If you select the Rate checkbox, the system attempts to create new virtual users at the rate specified.
You may select the user that will connect to the server by left-clicking on the user's icon or let the system choose the first user for you.
Select the Instructions folder and click on the Record Test button. The recording session begins and EdgeSight records all the commands you enter. The session ends when you close the connection or if you click on Stop/Cancel Test button in the main toolbar. If you stop a recording, you can restart it by clicking on the Continue button, while if you cancel it, no instructions are saved.
At the end of the recording, instructions are listed in the Instructions folder.
You can change the recorded instructions or add new ones. Instructions are keyboard/mouse commands or even complex Jscript scripts. You can also group instructions in folders and add breakpoints for debugging.

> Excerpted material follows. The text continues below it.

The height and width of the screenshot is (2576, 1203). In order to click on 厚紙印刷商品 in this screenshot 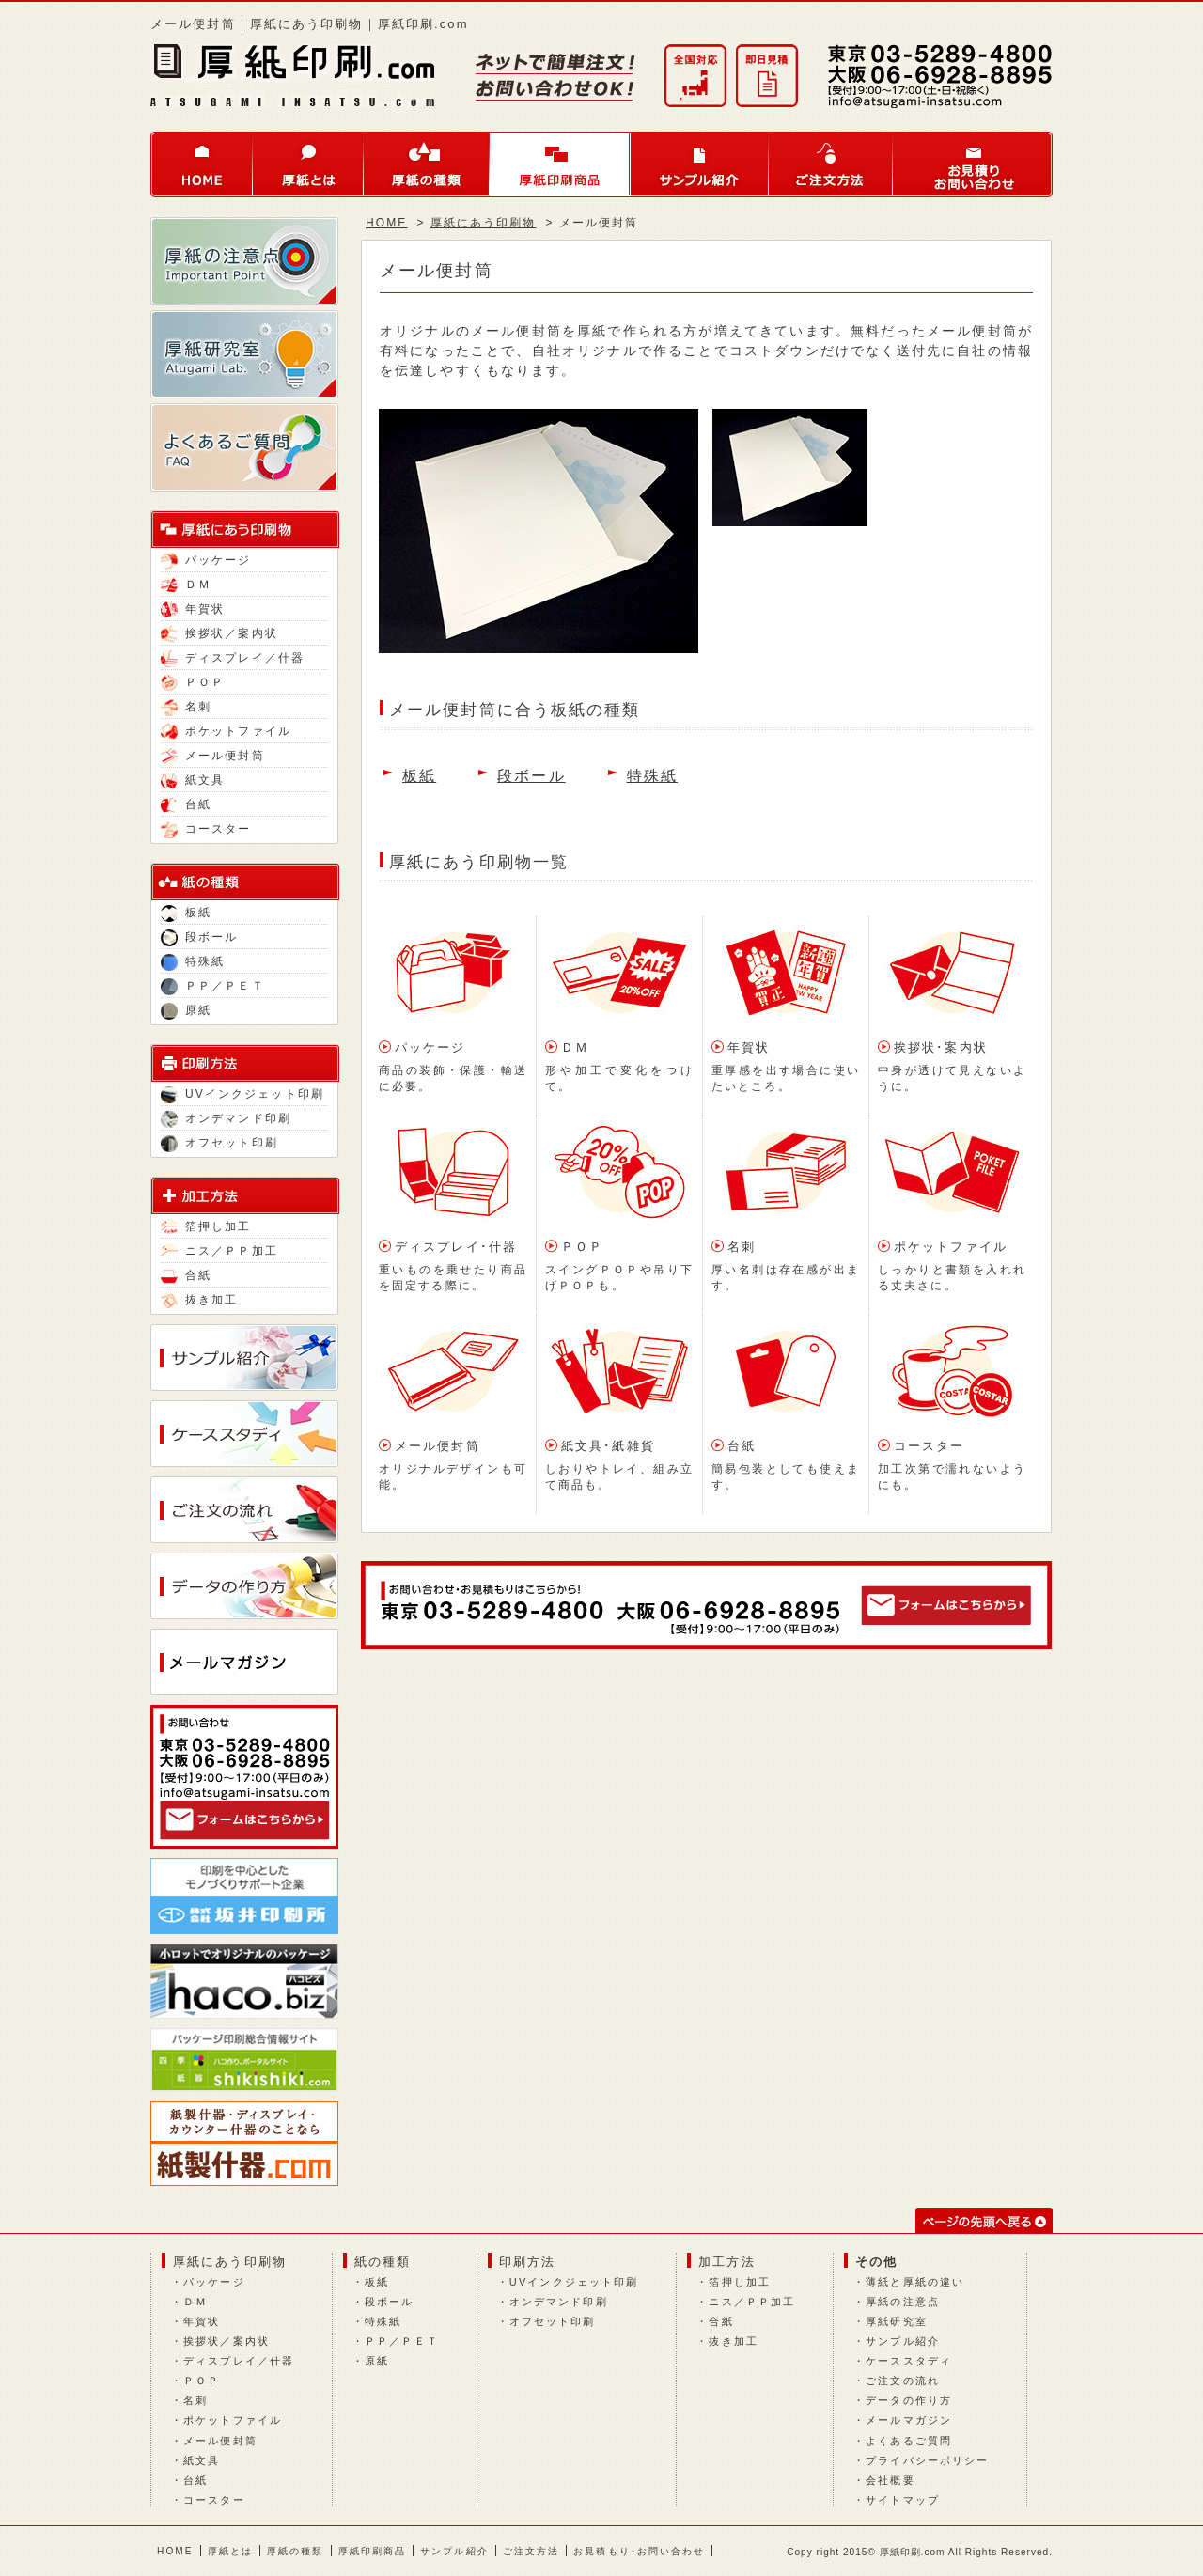, I will do `click(560, 164)`.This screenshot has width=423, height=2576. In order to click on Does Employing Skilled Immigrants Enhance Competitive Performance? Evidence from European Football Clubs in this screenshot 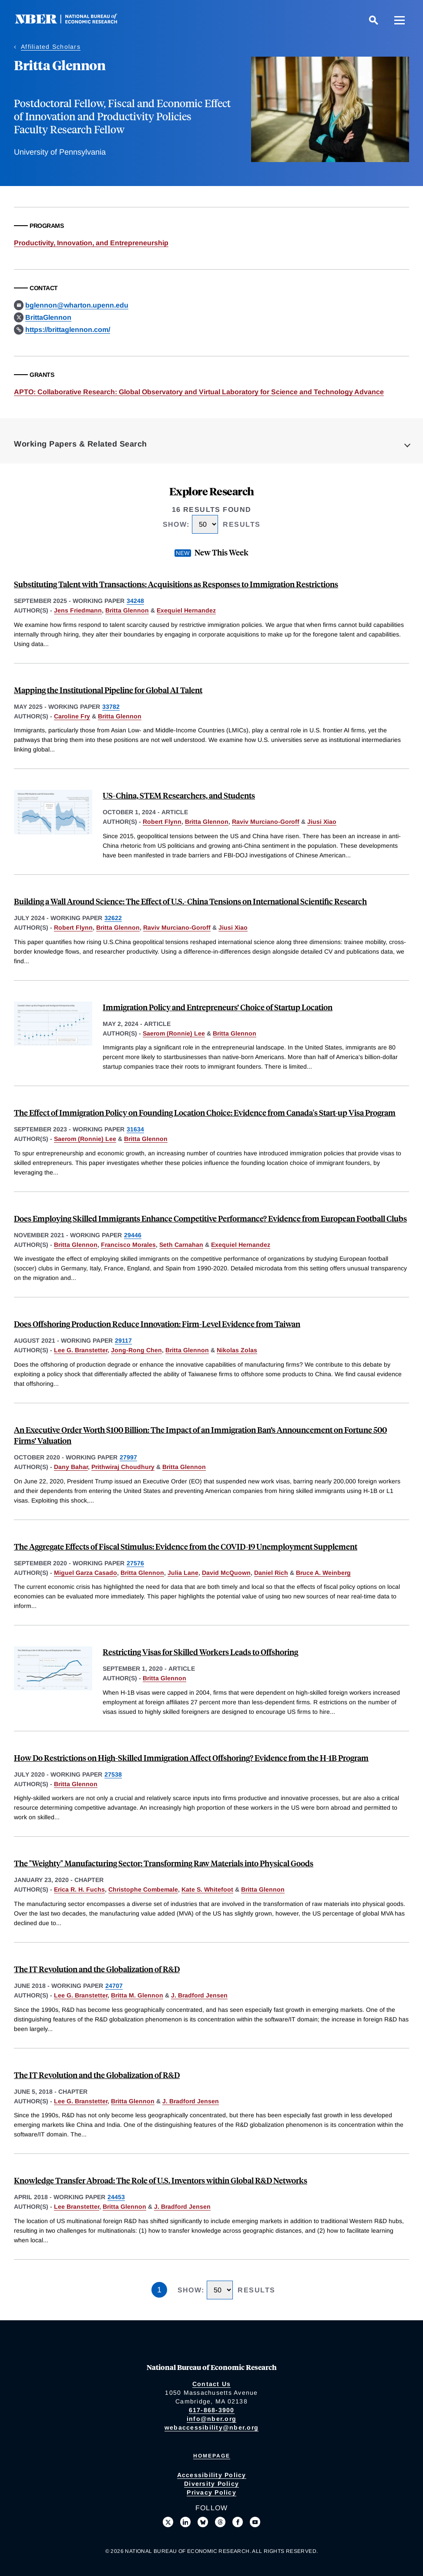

A XenApp infrastructure is made by several components: data store, data collectors, XML brokers, license servers, Web Interface servers, and session-host servers. All contribute to the correct working of the solution. In this chapter, you learned how to correctly size them based on your business requirements.
If you need to deploy several session-host servers, you may consider using Citrix Provisioning Services. With this tool, you can create a master image of your server and use it to provision as many servers as you need. Day-by-day management is also made easier; updates, patches, and changes have to be applied to the master image only.
Even if guidelines and best practices exist, nothing is better than a real test. With EdgeSight for Load Testing, Citrix offers a complete test suite to simulate real loads on a XenApp farm.